* Exercise brief
Please retype the data below line for line and leave out every picture.

(Study material begins)

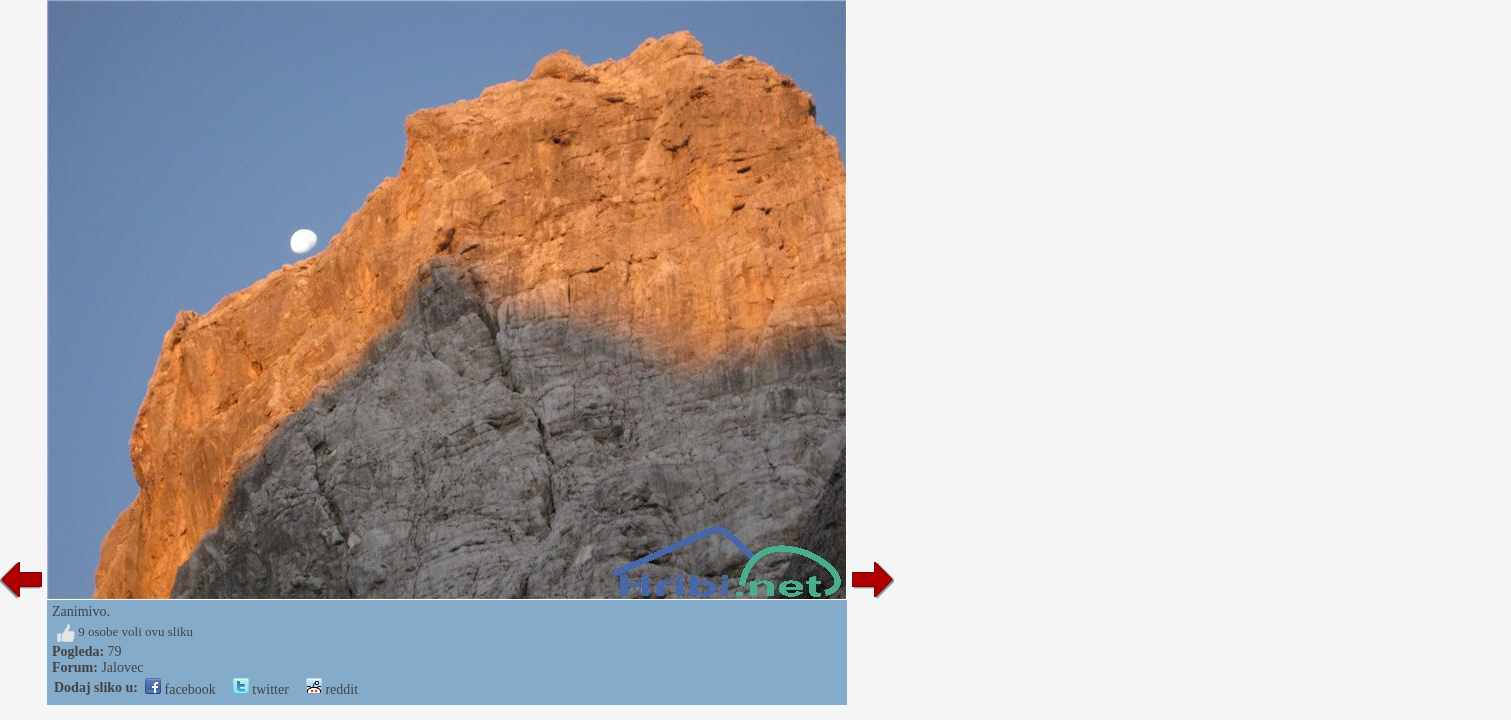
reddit (332, 689)
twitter (261, 689)
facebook (180, 689)
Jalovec (122, 667)
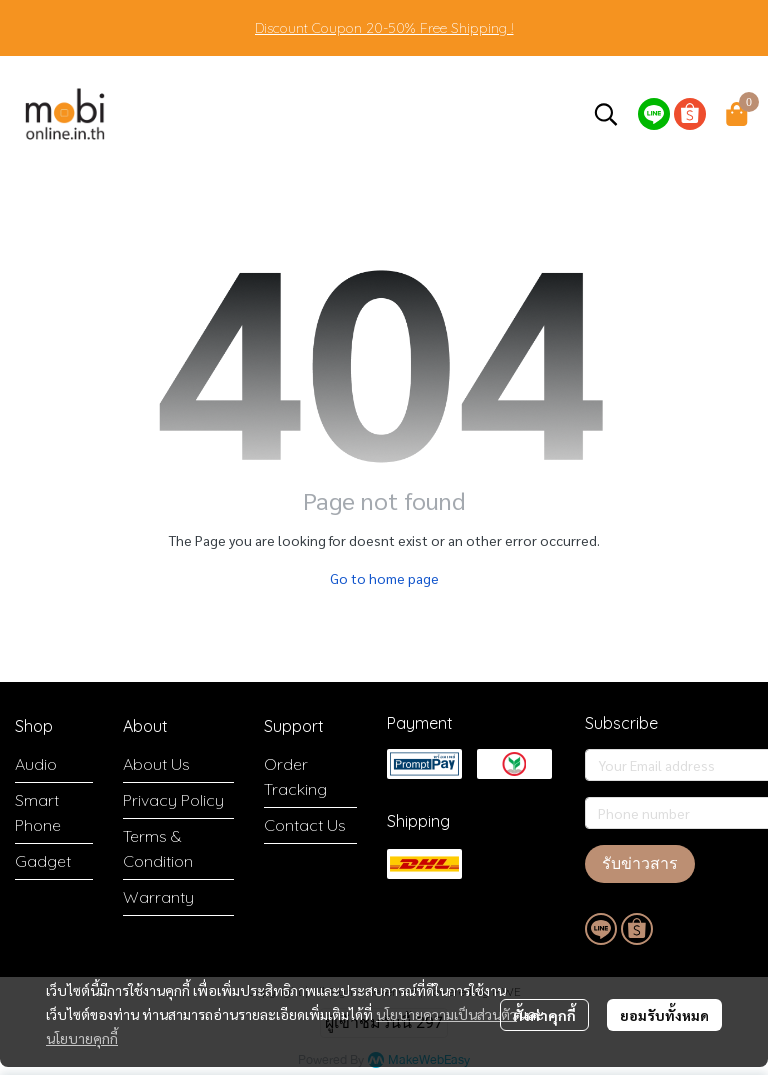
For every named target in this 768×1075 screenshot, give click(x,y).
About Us (156, 764)
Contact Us (305, 825)
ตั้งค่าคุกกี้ (544, 1015)
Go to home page (384, 578)
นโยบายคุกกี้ (82, 1038)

(Study material ends)

* Solved problem
reddit (332, 689)
twitter (261, 689)
facebook (180, 689)
Jalovec (122, 667)
For every named target in this 768×1075 screenshot, give click(x,y).
About Us (156, 764)
Contact Us (305, 825)
ตั้งค่าคุกกี้ (544, 1015)
Go to home page (384, 578)
นโยบายคุกกี้ (82, 1038)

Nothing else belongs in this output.